Especialista Jeremiah Fowler revela que base de dados incluía credenciais de contas do Gmail, Instagram e sistemas governamentais, como o ‘gov.br’

​Um novo alerta de segurança digital acendeu o sinal vermelho para milhões de usuários nesta semana. O pesquisador de cibersegurança Jeremiah Fowler descobriu um banco de dados online totalmente desprotegido contendo impressionantes 149 milhões de registros de logins e senhas. A exposição, que não exigia sequer uma senha para ser acessada, incluía credenciais de gigantes como Google (Gmail) e Meta (Instagram e Facebook), além de contas sensíveis ligadas ao domínio governamental brasileiro “gov.br”.

​Diferente de vazamentos tradicionais onde empresas são invadidas, este caso parece ser o resultado de uma compilação de dados roubados por meio de infostealers — malwares projetados para infectar computadores e dispositivos móveis e “sugar” senhas salvas em navegadores ou digitadas em campos de login.

​O perigo dos dados governamentais e financeiros

​O que mais preocupa os especialistas na descoberta de Fowler é a presença de contas governamentais. No Brasil, o portal gov.br centraliza serviços essenciais, como FGTS, declaração de Imposto de Renda e carteira de trabalho digital. A exposição dessas senhas abre portas para fraudes de identidade em larga escala e roubo de benefícios.

​Além das redes sociais e e-mails, o banco de dados também continha registros de:

  • ​Contas em plataformas financeiras e de varejo.
  • ​Logins de sites de jogos como Roblox.
  • ​Credenciais administrativas de sites em WordPress.
  • ​Até mesmo acessos a sites de conteúdo adulto, como o OnlyFans.

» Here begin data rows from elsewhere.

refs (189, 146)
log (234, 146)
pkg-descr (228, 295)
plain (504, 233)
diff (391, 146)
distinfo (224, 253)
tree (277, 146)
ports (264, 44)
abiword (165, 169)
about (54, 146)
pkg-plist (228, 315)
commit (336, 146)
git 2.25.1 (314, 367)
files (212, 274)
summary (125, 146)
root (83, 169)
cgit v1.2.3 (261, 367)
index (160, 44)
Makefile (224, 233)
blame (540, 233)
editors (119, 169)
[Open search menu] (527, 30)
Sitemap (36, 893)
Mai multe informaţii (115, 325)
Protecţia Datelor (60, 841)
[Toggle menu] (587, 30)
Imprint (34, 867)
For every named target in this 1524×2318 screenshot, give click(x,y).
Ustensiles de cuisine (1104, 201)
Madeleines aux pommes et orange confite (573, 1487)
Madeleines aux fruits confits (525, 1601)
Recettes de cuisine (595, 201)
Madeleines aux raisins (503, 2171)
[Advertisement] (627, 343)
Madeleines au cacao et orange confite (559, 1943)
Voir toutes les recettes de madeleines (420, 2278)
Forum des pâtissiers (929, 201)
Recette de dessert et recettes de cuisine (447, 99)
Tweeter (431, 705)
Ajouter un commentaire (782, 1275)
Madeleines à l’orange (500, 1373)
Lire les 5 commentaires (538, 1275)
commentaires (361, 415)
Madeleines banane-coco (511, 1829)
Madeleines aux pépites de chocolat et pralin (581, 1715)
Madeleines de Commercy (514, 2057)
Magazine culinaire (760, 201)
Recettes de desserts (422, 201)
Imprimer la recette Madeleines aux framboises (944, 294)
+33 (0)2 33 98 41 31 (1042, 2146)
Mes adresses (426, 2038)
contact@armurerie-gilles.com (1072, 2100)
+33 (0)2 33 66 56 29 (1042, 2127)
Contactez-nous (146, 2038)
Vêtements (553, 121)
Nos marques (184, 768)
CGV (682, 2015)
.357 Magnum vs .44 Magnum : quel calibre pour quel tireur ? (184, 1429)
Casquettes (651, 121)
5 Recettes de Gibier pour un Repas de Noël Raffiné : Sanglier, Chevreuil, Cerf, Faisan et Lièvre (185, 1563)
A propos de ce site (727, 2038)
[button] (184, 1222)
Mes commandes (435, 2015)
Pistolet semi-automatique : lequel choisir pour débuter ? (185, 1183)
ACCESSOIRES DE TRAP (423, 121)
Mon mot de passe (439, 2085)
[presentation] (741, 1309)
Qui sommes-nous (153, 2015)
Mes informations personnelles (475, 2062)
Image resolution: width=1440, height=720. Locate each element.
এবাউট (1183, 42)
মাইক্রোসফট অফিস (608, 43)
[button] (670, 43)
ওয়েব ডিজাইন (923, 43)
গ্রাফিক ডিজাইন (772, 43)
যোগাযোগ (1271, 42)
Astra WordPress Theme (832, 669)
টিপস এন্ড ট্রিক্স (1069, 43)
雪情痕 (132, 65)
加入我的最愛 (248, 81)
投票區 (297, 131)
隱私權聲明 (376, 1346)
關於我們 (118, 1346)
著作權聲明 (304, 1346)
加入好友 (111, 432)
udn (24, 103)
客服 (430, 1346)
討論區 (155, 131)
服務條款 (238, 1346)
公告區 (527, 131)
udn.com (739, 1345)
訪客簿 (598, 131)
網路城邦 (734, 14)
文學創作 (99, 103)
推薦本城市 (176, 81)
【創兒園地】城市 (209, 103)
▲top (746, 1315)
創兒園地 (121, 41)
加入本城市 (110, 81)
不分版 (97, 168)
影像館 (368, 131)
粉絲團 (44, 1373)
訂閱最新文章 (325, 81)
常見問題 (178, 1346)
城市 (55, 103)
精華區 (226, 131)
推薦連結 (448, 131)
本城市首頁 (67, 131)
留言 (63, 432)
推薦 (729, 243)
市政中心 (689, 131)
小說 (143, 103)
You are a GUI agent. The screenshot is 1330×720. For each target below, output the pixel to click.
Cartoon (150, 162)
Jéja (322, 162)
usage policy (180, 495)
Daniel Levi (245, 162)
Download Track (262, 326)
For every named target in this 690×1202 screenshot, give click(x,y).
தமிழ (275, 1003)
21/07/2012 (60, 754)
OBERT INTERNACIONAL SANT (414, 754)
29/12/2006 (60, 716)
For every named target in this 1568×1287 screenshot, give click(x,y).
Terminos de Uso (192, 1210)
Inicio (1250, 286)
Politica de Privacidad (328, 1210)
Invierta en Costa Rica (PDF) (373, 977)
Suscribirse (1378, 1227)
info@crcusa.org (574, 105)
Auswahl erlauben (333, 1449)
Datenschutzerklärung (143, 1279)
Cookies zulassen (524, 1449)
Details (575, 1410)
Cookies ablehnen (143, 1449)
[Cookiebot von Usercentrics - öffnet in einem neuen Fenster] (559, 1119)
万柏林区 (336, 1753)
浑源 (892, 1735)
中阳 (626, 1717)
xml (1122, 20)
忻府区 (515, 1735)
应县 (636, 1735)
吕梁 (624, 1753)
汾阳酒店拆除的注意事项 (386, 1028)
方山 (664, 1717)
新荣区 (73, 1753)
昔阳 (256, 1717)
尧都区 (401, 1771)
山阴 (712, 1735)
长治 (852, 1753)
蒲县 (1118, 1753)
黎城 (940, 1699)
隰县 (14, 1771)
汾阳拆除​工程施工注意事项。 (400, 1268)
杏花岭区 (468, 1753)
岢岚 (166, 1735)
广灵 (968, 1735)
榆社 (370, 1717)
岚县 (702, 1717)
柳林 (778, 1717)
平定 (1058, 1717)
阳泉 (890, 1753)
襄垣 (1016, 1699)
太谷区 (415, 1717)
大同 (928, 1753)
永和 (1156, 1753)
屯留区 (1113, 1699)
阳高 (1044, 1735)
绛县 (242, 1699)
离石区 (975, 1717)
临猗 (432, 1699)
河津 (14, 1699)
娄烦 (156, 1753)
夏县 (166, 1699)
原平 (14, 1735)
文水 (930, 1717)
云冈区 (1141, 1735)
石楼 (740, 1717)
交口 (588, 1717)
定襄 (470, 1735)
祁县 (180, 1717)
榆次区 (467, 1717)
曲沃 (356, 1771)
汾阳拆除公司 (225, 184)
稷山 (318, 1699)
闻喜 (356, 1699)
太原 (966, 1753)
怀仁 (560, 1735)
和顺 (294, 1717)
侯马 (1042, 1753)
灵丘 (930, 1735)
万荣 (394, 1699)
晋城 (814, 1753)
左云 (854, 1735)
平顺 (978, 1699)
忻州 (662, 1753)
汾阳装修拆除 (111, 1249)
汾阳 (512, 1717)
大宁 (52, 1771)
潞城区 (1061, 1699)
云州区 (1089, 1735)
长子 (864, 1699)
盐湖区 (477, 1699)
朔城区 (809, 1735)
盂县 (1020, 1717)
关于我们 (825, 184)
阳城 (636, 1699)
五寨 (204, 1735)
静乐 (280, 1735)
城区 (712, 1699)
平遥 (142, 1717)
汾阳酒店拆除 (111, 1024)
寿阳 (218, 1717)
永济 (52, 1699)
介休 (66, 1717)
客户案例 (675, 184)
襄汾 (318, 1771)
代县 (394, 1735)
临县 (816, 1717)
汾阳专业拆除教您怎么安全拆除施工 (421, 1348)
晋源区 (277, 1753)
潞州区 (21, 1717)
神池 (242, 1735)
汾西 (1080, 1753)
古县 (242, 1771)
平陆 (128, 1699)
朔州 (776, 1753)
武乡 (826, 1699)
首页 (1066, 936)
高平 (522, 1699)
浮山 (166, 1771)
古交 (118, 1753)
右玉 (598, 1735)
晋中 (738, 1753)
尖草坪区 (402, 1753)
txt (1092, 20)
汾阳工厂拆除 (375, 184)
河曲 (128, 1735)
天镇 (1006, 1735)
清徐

​Atualização e cenário global

​Embora o banco de dados já tenha sido retirado do ar após o relatório do pesquisador, o dano pode ser permanente. Segundo Fowler, o número de registros continuou a crescer enquanto ele monitorava a base, o que indica que os criminosos estavam alimentando o sistema com dados em tempo real.

​Este incidente se soma a uma série de megavazamentos reportados recentemente. No final de 2025, o Brasil já havia sido apontado como um dos principais alvos de crimes cibernéticos na América Latina, com relatos de mais de 180 milhões de contas do Google comprometidas em incidentes anteriores. A “inteligência nova” utilizada pelos hackers agora foca não apenas em senhas antigas recicladas, mas em credenciais ativas e válidas coletadas via IA e automação.

​Como se proteger

​Autoridades de segurança e o próprio Google recomendam medidas imediatas para evitar que sua conta seja a próxima vítima:

  1. Troca imediata de senha: Se você utiliza a mesma senha para o Instagram e para o e-mail (ou gov.br), mude-as agora e crie combinações únicas para cada serviço.
  2. Autenticação de Dois Fatores (2FA): Ative a verificação em duas etapas. Mesmo que o hacker tenha sua senha, ele não conseguirá entrar sem o código enviado ao seu celular ou aplicativo de autenticação.
  3. Cuidado com Phishing: Com a posse de seus dados reais, criminosos podem enviar SMS ou e-mails extremamente convincentes. Nunca clique em links de redefinição de senha que você não solicitou.
  4. Gerenciadores de Senhas: Utilize ferramentas confiáveis para armazenar suas credenciais de forma criptografada, evitando salvá-las diretamente no navegador de forma insegura.